PROBLEM STATEMENT: In the material below, find all lines with the string "language" and copy them.

[Start of Attachment]

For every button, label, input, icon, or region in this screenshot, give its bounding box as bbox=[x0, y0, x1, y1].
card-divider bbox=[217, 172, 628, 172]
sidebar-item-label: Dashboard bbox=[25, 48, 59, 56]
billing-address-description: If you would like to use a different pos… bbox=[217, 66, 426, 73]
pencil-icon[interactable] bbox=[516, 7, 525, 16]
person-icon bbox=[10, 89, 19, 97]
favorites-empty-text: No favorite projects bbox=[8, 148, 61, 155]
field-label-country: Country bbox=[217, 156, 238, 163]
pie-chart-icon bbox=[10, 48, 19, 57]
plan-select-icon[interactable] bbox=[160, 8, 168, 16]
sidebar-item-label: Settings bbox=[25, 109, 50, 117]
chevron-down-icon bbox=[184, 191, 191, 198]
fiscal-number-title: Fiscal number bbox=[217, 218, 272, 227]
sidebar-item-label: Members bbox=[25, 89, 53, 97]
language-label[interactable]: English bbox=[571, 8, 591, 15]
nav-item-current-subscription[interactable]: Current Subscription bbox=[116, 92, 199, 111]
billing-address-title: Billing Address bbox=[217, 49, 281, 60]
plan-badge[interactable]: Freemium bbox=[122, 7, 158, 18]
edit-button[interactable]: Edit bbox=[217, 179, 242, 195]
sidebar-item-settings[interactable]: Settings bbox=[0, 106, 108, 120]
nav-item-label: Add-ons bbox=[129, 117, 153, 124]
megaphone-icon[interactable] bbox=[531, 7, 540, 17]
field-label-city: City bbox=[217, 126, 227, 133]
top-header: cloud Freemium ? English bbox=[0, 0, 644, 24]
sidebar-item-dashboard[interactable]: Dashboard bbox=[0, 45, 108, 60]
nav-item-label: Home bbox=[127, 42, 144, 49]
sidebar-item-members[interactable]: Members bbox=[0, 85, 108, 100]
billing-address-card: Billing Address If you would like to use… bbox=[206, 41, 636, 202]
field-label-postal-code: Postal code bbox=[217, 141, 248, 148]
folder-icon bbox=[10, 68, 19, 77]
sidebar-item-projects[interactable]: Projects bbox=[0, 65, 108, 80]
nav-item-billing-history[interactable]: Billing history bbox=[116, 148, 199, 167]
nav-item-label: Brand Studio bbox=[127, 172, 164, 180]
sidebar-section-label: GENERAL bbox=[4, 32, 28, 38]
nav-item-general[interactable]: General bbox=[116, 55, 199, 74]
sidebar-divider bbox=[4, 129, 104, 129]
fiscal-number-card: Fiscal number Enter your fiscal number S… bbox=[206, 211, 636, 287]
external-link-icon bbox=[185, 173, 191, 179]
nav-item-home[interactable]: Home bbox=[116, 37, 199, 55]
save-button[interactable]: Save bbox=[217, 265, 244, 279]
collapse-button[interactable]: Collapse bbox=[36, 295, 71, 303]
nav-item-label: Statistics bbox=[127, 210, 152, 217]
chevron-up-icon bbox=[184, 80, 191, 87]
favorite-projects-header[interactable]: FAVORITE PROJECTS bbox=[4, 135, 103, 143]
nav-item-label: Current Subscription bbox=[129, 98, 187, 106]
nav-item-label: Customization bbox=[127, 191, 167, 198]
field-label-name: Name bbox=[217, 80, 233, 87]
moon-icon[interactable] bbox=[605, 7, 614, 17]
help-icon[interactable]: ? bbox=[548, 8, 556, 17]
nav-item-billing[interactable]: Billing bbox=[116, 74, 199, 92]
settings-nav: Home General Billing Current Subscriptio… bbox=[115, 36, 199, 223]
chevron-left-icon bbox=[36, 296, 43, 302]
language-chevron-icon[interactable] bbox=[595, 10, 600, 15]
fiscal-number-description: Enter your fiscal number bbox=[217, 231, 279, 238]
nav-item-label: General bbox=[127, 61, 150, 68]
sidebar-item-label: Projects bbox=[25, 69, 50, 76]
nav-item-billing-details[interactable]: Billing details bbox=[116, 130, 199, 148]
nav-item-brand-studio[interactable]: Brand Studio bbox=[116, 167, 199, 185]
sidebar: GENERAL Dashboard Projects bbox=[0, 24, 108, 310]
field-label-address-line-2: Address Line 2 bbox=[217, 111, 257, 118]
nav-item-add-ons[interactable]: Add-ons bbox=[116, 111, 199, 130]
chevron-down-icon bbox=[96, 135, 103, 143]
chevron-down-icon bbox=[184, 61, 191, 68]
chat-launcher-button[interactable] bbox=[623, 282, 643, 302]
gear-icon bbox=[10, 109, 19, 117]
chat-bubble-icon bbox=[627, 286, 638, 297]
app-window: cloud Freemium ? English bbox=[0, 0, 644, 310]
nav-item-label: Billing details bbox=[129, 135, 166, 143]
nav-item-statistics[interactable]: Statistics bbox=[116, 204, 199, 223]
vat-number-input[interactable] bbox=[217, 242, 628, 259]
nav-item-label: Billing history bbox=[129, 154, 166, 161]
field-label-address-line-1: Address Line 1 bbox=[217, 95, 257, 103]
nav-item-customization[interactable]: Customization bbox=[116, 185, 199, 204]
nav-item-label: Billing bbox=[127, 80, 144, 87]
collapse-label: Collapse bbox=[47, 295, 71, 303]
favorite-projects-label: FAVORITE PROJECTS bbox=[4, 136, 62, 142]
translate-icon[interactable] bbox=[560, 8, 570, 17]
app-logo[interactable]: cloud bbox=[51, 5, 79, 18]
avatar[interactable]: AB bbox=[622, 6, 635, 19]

[End of Attachment]

SOLUTION:
language-label[interactable]: English bbox=[571, 8, 591, 15]
language-chevron-icon[interactable] bbox=[595, 10, 600, 15]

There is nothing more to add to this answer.